■ TASK DESCRIPTION ■
Below are some records; copy each line in them that contains "AutoLight".

■ DATA EXTRACT ■
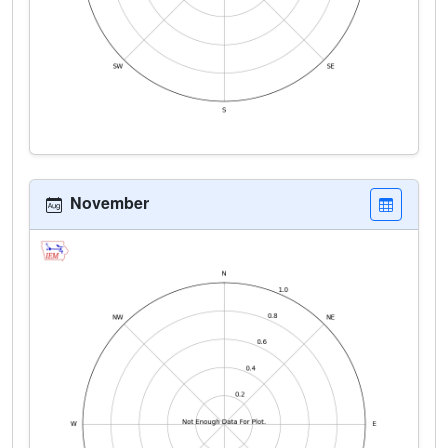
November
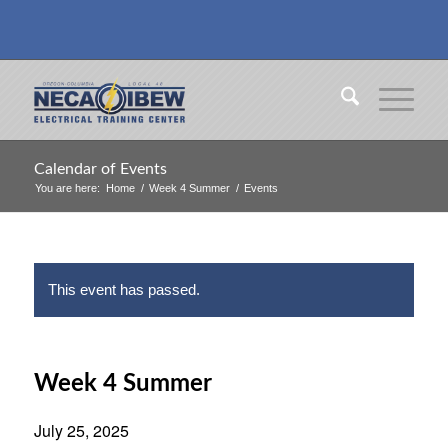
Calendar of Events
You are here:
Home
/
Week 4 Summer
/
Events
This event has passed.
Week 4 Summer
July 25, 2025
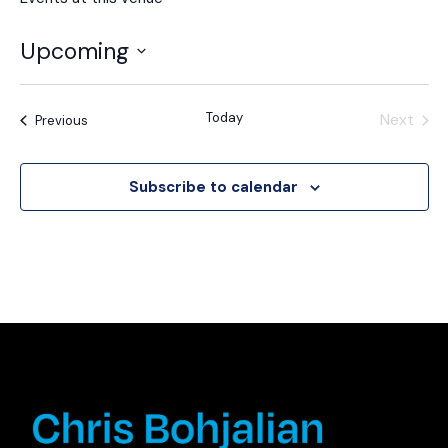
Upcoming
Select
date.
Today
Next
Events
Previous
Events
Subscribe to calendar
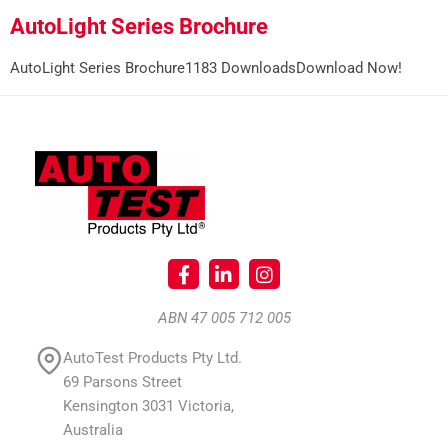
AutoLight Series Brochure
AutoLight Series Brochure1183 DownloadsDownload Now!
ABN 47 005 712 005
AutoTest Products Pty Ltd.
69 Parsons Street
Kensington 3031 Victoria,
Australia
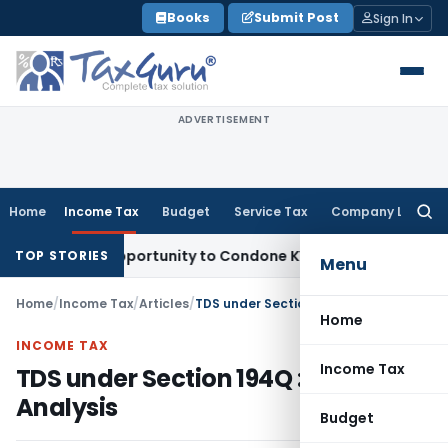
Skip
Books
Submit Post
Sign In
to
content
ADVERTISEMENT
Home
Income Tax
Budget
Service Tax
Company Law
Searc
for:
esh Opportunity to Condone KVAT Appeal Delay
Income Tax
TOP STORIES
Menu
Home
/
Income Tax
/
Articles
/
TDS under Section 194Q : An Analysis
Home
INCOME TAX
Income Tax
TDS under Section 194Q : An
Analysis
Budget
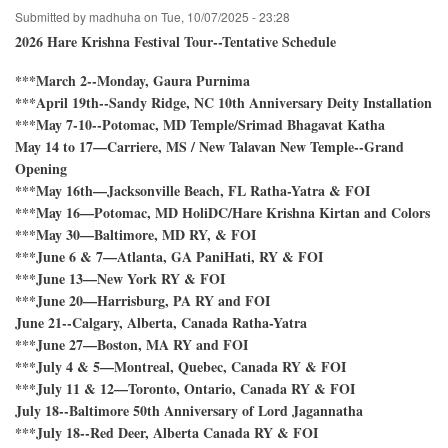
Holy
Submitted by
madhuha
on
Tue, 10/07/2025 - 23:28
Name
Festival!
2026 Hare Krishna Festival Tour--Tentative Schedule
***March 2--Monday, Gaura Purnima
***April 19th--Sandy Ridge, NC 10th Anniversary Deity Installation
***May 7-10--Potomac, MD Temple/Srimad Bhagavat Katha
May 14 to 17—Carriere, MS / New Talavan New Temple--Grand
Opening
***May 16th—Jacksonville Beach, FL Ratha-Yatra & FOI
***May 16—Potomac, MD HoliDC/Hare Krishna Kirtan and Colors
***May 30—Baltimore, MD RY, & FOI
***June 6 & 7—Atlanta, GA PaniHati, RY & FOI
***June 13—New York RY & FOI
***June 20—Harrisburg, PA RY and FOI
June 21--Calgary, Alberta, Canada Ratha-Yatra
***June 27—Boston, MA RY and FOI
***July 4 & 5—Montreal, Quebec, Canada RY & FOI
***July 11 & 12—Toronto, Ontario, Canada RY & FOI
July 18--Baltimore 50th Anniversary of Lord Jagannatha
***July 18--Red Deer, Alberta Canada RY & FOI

■ RESPONSE ■
AutoLight Series Brochure
AutoLight Series Brochure1183 DownloadsDownload Now!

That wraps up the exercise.